Die Klammer 92 weist an einem in Umfangsrichtung angeordneten
Ende einen Federsitz 96 und an dem in Umfangsrichtung angeordneten
anderen Ende einen Arm 98 auf. Die Feder 94 wird
in radialer Richtung innerhalb des rechten Nockenrings 48 aufgenommen
und erstreckt sich zwischen dem Sitz 96 der Klammer 92 und
einer in dem rechten Nockenring 48 ausgebildeten Aussparung 100.
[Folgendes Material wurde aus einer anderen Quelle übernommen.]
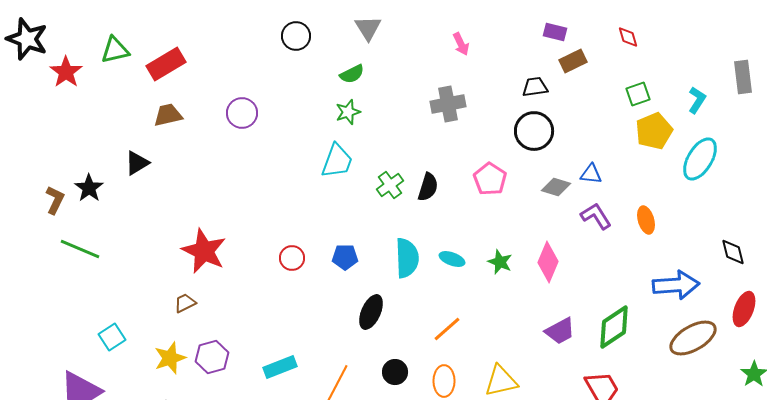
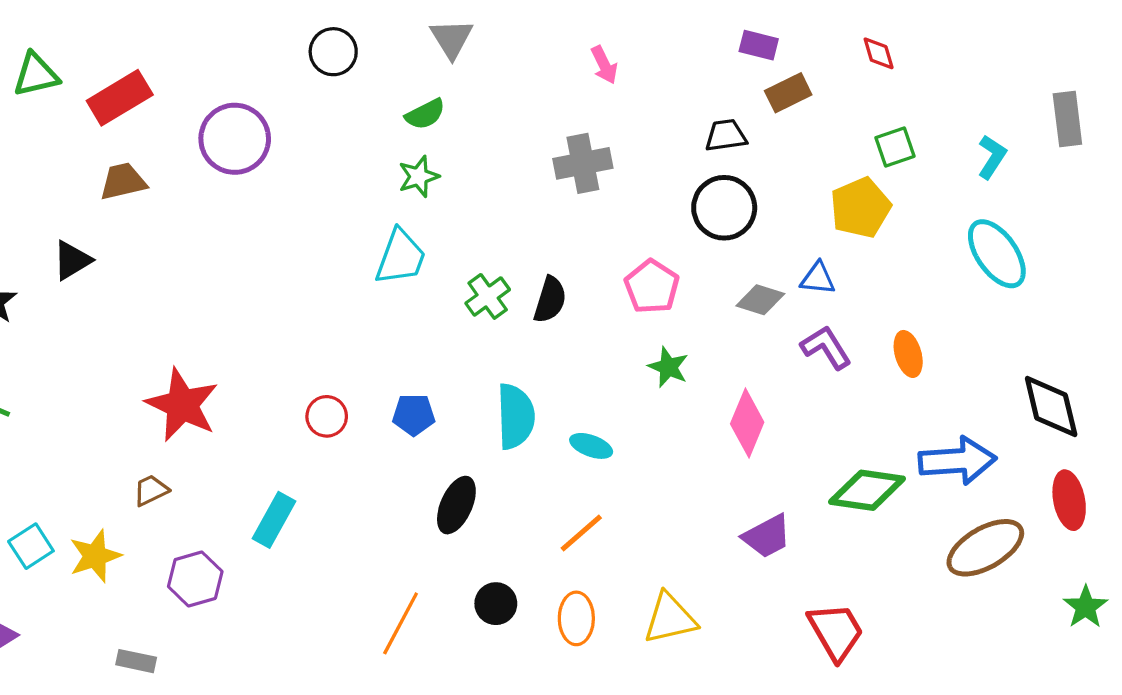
purple circle: (242, 113) -> (235, 139), moved, size x1.4
yellow pentagon: (654, 131) -> (860, 208), moved
cyan ellipse: (700, 159) -> (997, 254), turned -66
black diamond: (733, 252) -> (1051, 407), size x1.5
cyan ellipse: (452, 259) -> (591, 446), moved
green star: (500, 262) -> (668, 367), moved
red ellipse: (744, 309) -> (1069, 500), turned -32
green diamond: (614, 327) -> (867, 490), moved, turned 42
yellow star: (170, 358) -> (95, 556), moved
cyan rectangle: (280, 367) -> (274, 520), moved, turned -40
Die Klammer 92 sichert ein Ende der Feder 94 und
trägt dazu
bei, dass die Feder 94 eine gekrümmten Lage beibehält, wodurch
ein innerer radialer Spielraum geschaffen wird. Durch diese Vorgehensweise
lässt sich
die Feder 94 ohne eine Beeinträchtigung sonstiger Elemente
der Kupplung vorspannen. Vorzugsweise ist die Feder 94 aus
einer kontinuierlichen Wicklung hergestellt, bei der die Enden der
Feder 94 in der Weise nach Außen gebogen sind, dass sie eine
Mitnehmerscheibe an jedem Ende der Feder definieren. Eines der Enden
der Feder 94 bildet eine erste Mitnehmerscheibe 102,
die in dem Sitz 96 der Klammer 92 aufgenommen
wird, und das andere Ende der Feder 94 bildet eine zweite
Mitnehmerscheibe 104, die in der Aussparung 100 aufgenommen
wird. Eine Anzeigekontaktnase 106 ragt aus dem rechten
Nockenring 48 durch einen sich in Umfangsrichtung erstreckenden
Schlitz 108 in dem Deckel 32.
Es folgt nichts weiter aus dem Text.